Given entries →
══════════
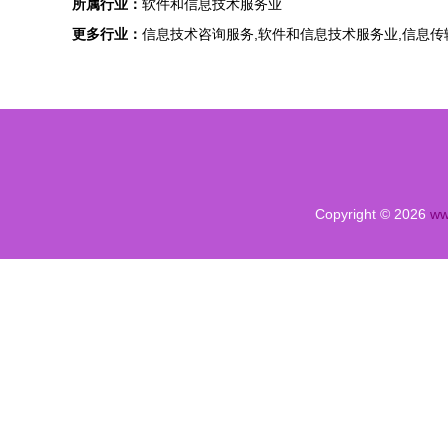
所属行业：
软件和信息技术服务业
更多行业：
信息技术咨询服务,软件和信息技术服务业,信息
Copyright © 2026
ww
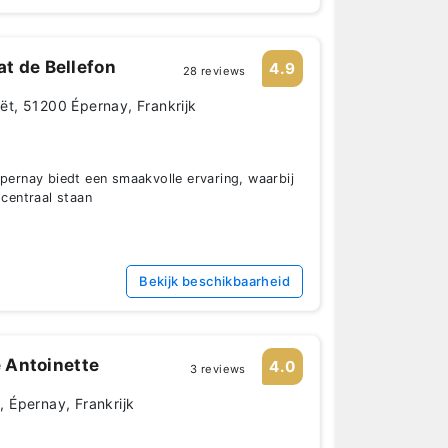
t de Bellefon
4.9
28 reviews
t, 51200 Épernay, Frankrijk
Epernay biedt een smaakvolle ervaring, waarbij
 centraal staan
Bekijk beschikbaarheid
e Antoinette
4.0
3 reviews
 Épernay, Frankrijk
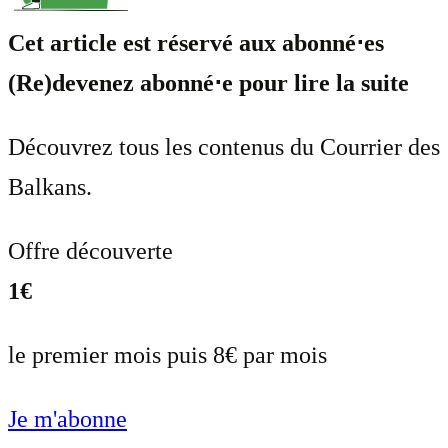
Cet article est réservé aux abonné⋅es
(Re)devenez abonné⋅e pour lire la suite
Découvrez tous les contenus du Courrier des
Balkans.
Offre découverte
1€
le premier mois puis 8€ par mois
Je m'abonne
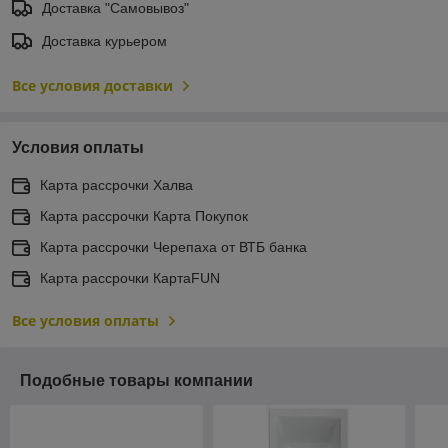
Доставка "Самовывоз"
Доставка курьером
Все условия доставки
Условия оплаты
Карта рассрочки Халва
Карта рассрочки Карта Покупок
Карта рассрочки Черепаха от ВТБ банка
Карта рассрочки КартаFUN
Все условия оплаты
Подобные товары компании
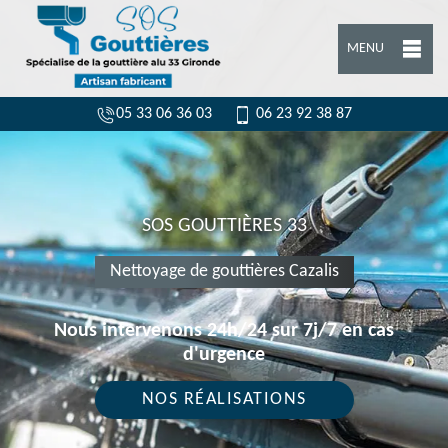
MENU
05 33 06 36 03
06 23 92 38 87
SOS GOUTTIÈRES 33
Nettoyage de gouttières Cazalis
Nous intervenons 24h/24 sur 7j/7 en cas
d'urgence
NOS RÉALISATIONS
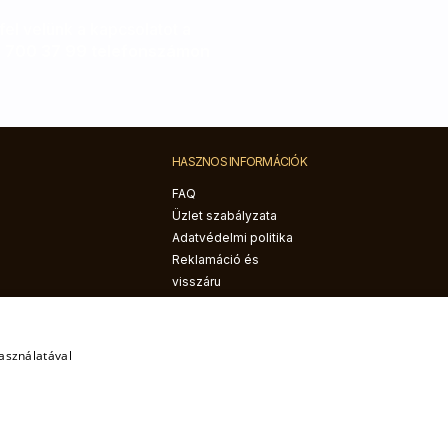
el velünk a kapcsolatot a
 700 37 99 telefonszámon
HASZNOS INFORMÁCIÓK
FAQ
Üzlet szabályzata
Adatvédelmi politika
Reklamáció és
visszáru
Szállítás és fizetés
használatával
Bővebben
══════════
Task to carry out →
Copy the lines that hold the word "abonné". Take them from the records above.

Reply to the task →
Cet article est réservé aux abonné⋅es
(Re)devenez abonné⋅e pour lire la suite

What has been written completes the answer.